'Your call is very important to us' - Metro US

‘Your call is very important to us’

Benjamin Franklin would have hated telephone call centres. I can just see him drumming his fingers as he waited in the queue to talk to a utility, bank, discount broker or cellphone company muttering, “Time is money.”

Ben’s comment won’t change the call centre culture, but here are a couple of suggestions about how to get value from your wait.

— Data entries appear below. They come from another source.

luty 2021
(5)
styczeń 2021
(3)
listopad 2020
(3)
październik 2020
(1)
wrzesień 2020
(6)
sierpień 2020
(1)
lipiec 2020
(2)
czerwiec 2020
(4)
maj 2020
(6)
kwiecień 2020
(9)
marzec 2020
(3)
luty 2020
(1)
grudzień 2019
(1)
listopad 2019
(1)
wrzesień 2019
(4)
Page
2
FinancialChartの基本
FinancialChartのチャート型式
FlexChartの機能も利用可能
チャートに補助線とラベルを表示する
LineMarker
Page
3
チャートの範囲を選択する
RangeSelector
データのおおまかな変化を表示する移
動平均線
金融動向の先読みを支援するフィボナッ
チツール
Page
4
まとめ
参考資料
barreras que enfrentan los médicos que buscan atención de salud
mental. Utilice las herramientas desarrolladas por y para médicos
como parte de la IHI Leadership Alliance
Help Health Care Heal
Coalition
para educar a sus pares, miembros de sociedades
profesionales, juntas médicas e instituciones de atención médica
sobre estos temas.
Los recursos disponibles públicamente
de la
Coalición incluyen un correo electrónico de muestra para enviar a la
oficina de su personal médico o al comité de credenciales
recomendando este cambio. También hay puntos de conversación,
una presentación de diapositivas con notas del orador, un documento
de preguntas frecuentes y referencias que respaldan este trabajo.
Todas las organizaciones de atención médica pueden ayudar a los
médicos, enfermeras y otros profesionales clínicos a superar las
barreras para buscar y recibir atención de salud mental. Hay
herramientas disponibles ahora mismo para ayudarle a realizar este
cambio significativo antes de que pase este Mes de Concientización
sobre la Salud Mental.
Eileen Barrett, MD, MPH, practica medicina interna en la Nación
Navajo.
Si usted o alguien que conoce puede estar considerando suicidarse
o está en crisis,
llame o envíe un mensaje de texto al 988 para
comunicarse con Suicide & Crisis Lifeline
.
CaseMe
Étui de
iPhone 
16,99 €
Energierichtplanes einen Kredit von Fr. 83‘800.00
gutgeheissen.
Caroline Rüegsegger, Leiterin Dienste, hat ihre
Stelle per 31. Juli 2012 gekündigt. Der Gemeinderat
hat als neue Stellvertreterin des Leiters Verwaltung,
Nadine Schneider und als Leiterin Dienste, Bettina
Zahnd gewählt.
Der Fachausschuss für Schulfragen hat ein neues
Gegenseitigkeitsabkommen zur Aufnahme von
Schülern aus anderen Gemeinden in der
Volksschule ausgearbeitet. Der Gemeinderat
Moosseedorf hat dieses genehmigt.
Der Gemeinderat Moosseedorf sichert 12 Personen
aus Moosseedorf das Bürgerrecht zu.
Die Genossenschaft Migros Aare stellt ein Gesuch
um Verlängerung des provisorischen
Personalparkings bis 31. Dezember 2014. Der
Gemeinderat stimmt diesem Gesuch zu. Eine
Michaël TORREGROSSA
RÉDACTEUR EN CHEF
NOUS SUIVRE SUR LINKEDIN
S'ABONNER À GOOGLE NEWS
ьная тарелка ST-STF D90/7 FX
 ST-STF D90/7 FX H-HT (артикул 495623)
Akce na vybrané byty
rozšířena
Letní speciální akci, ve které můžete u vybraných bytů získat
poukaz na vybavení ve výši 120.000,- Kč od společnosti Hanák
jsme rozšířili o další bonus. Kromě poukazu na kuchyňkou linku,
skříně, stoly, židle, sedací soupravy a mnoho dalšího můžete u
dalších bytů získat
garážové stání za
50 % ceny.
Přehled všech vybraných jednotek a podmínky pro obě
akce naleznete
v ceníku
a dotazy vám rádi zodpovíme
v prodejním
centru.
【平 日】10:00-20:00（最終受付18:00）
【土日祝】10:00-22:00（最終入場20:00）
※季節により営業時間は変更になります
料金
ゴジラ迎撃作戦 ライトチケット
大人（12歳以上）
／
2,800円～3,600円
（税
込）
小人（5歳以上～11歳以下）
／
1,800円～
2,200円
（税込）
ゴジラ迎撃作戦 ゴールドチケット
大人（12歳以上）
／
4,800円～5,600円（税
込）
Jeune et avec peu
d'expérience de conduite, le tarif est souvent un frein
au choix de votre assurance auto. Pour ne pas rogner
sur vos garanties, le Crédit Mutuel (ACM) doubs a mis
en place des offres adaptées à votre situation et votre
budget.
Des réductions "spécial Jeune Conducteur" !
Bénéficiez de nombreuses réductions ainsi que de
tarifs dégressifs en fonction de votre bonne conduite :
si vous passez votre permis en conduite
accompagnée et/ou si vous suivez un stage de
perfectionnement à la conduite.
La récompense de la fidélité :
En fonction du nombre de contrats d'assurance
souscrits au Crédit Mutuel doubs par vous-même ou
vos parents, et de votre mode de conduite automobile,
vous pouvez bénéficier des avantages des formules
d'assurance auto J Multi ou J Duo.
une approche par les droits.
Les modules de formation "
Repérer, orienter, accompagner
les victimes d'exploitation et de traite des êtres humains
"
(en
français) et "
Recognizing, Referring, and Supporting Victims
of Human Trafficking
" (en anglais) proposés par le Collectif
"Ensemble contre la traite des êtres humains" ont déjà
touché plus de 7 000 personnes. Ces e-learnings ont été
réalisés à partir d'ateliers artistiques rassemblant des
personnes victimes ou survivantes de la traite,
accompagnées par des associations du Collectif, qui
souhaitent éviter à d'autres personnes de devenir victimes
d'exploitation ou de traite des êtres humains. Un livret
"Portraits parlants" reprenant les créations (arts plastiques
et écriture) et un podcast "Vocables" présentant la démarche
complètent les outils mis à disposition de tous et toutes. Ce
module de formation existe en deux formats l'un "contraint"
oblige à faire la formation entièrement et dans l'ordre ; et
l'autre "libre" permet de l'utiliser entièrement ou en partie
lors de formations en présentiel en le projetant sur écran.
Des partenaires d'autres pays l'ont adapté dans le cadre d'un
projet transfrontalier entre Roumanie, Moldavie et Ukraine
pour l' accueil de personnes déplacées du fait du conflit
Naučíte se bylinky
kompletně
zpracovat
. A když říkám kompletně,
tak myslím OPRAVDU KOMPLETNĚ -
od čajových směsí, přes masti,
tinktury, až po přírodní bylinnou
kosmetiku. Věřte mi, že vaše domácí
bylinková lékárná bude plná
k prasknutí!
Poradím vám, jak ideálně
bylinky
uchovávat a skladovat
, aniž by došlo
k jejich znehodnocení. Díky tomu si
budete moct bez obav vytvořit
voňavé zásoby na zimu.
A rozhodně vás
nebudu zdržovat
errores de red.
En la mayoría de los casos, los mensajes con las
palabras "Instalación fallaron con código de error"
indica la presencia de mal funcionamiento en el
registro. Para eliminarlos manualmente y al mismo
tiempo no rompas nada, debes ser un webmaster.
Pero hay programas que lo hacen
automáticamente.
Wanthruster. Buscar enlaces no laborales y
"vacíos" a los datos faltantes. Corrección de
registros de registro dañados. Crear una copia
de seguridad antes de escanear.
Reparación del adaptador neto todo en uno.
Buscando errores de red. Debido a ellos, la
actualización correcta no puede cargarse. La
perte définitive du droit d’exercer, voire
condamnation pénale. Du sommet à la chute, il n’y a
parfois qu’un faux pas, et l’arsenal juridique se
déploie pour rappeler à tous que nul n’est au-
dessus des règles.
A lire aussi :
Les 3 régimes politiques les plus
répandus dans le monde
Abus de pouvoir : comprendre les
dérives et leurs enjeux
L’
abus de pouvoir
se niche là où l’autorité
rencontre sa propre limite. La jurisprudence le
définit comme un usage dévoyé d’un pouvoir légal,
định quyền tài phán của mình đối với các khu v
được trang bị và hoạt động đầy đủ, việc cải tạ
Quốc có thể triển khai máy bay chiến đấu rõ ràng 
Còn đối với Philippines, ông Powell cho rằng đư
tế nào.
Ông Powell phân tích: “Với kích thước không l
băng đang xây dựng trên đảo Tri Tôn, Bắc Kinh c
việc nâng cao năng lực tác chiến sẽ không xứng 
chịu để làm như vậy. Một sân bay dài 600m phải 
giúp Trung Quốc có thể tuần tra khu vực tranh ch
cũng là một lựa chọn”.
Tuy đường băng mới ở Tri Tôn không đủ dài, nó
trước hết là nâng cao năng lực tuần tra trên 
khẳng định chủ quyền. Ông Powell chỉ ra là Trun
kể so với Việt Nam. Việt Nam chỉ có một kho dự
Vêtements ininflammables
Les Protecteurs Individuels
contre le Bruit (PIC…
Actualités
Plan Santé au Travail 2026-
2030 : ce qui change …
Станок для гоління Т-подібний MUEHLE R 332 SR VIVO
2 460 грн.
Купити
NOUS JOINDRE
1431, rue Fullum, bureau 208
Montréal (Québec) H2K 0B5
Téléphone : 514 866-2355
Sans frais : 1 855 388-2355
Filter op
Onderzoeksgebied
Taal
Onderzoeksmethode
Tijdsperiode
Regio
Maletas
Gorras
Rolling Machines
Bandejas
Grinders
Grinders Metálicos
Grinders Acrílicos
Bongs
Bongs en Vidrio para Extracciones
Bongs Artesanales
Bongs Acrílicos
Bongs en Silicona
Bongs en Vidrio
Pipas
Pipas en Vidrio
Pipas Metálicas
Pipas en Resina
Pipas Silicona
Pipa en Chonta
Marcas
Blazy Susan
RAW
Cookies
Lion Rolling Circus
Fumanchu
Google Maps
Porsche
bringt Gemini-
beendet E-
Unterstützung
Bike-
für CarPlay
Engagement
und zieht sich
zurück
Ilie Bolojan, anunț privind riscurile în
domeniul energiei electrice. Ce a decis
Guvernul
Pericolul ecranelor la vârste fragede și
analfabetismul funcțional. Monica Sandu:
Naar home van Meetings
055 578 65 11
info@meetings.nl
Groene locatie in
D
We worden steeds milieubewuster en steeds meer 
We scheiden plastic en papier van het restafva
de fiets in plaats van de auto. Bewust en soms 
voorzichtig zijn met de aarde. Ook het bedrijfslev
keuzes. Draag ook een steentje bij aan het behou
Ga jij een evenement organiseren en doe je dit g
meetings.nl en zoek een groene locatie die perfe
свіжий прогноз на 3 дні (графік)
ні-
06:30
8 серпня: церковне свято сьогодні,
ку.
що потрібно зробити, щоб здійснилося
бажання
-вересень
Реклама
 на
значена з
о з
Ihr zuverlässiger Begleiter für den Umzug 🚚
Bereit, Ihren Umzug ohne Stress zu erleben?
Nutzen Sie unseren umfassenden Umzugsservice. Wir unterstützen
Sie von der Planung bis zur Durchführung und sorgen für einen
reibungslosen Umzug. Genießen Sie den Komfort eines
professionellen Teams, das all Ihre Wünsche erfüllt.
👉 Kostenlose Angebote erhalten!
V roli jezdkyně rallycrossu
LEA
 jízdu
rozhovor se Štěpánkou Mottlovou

  • Make a list of the questions you want answered. The longer you wait the more likely you’ll forget what you’re waiting for.
  • Wear earphones or use the speakerphone leaving your hands free to do something useful. This also eliminates telephone ear.
  • File! Bills, statements, invoices. All that boring essential stuff.
  • Answer emails. But take care as you can be distracted by music or a radio loop on the line. Re-read e-mails carefully before you hit send.
  • When you’re connected to a real person, get their name or ID number and, if possible, a call back number in case you’re disconnected.
  • Don’t waste time if you’re getting nowhere, ask for a supervisor. They have a more authority to solve problems.
  • Take notes. This is essential and has saved my bacon several times. Recently I had a disagreement with a U.S. home security company. Based on my notes I was able to convince a supervisor to review their call tapes. I prevailed and saved a couple of hundred dollars.
  • If the issue relates to a contested bill or incorrect service plan, ask that the operator read back his or her notes. I did this with my Internet provider and the notes bore little resemblance to our conversation.
  • Make sure your battery is charged up. There is absolutely nothing worse than having a phone die after you’ve sat in a phone queue for ages.
  • Don’t lose your temper no matter what the provocation. Many companies allow operators to end a conversation if the client becomes angry.